8. Il ressort en outre des pièces du dossier qu’à la date de la décision attaquée, M. A résidait depuis deux années en France, où il a été pris en charge par l’aide sociale à l’enfance du 7 juillet 2020 au 21 novembre 2021. M. A justifie également d’une insertion professionnelle par la production d’un contrat d’apprentissage avec la société l’As des Carreaux du 8 février 2021 au 31 août 2023. Il ressort en outre des termes de la décision attaquée que, dans le cadre de sa formation « CAP Carreleur mosaïste », il bénéficie d’une inscription scolaire au centre de formation d’apprentis de la grande Tourrache et que le rapport d’insertion établi par la structure ADSEAAV de Toulon relève le sérieux et la motivation de l’intéressé. Enfin, il ne ressort pas des pièces du dossier que l’intéressé aurait maintenu des relations avec son père, sa mère et ses jeunes sœurs, ces dernières étant restées dans son pays d’origine.

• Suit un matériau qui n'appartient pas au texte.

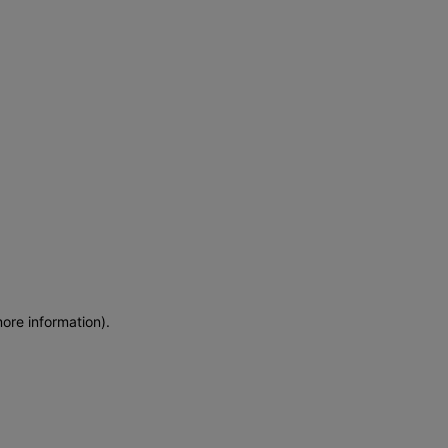
more information)
.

9. Compte tenu de l’ensemble de ces éléments, M. A est fondé à soutenir que le préfet du Var a commis une erreur manifeste d’appréciation en refusant de l’admettre exceptionnellement au séjour en application des dispositions de l’article L. 435-3 du code de l’entrée et du séjour des étrangers et du droit d’asile.

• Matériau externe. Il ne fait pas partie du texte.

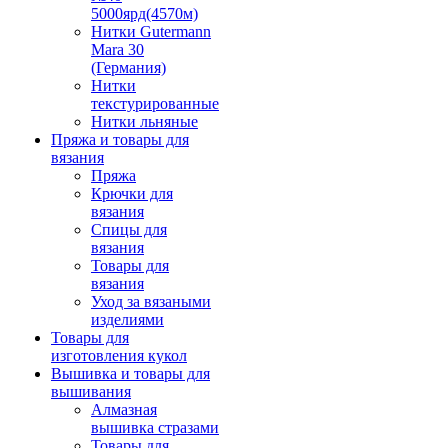
5000ярд(4570м)
Нитки Gutermann
Mara 30
(Германия)
Нитки
текстурированные
Нитки льняные
Пряжа и товары для
вязания
Пряжа
Крючки для
вязания
Спицы для
вязания
Товары для
вязания
Уход за вязаными
изделиями
Товары для
изготовления кукол
Вышивка и товары для
вышивания
Алмазная
вышивка стразами
Товары для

10. Il résulte de tout ce qui précède, sans qu’il soit besoin d’examiner les autres moyens de la requête, que la décision de refus de titre de séjour opposée à M. A doit être annulée, ainsi que, par voie de conséquence, les décisions du même jour par lesquelles le préfet du Var l’a obligé à quitter le territoire français et a fixé le pays de destination.
Sur les conclusions à fin d’injonction :
11. Eu égard au motif d’annulation retenu par le présent jugement, son exécution implique que le préfet du Var délivre à M. A le titre de séjour sollicité. Il y a lieu d’enjoindre à cette autorité d’y procéder, dans le délai de deux mois à compter de la date de notification du présent jugement. Il y a lieu, dans l’attendre, d’enjoindre au préfet du Var de lui délivrer une autorisation provisoire de séjour autorisant l’intéressé à travailler, dans un délai de quinze jours.

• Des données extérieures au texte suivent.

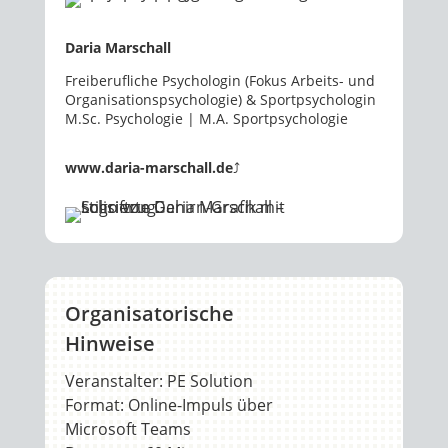
Daria Marschall
Freiberufliche Psychologin (Fokus Arbeits- und
Organisationspsychologie) & Sportpsychologin
M.Sc. Psychologie | M.A. Sportpsychologie
www.daria-marschall.de
⤴
Organisatorische
Hinweise
Veranstalter: PE Solution
Format: Online-Impuls über
Microsoft Teams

Sur les frais d’instance :
12. M. A a obtenu le bénéfice de l’aide juridictionnelle totale. Par suite, son avocate peut se prévaloir des dispositions des articles L. 761-1 du code de justice administrative et 37 de la loi du 10 juillet 1991. Il y a lieu, dans les circonstances de l’espèce, et sous réserve que Me Lagardère, avocate de M. A, renonce à percevoir la somme correspondant à la part contributive de l’État, de mettre à la charge de l’Etat le versement à cette dernière de la somme de 1 200 euros.
D E C I D E :
Article 1er : L’arrêté du 13 octobre 2022 est annulé.
Article 2 : Il est enjoint au préfet du Var de délivrer à M. A un titre de séjour sur le fondement de l’article L. 435-3 du code de l’entrée et du séjour des étrangers et du droit d’asile dans un délai de deux mois à compter de la notification du présent jugement. Il est enjoint au préfet du Var de délivrer à M. A une autorisation provisoire de séjour autorisant l’intéressé à travailler, dans un délai de quinze jours à compter de la notification du présent jugement.
Article 3 : L’Etat versera à M. A la somme de 1 200 euros en application de l’article L. 761 du code de justice administrative.
Article 4 : Le surplus des conclusions de la requête est rejeté.
Article 5 : Le présent jugement sera notifié à M. C A, à Me Lagardère et au préfet du Var.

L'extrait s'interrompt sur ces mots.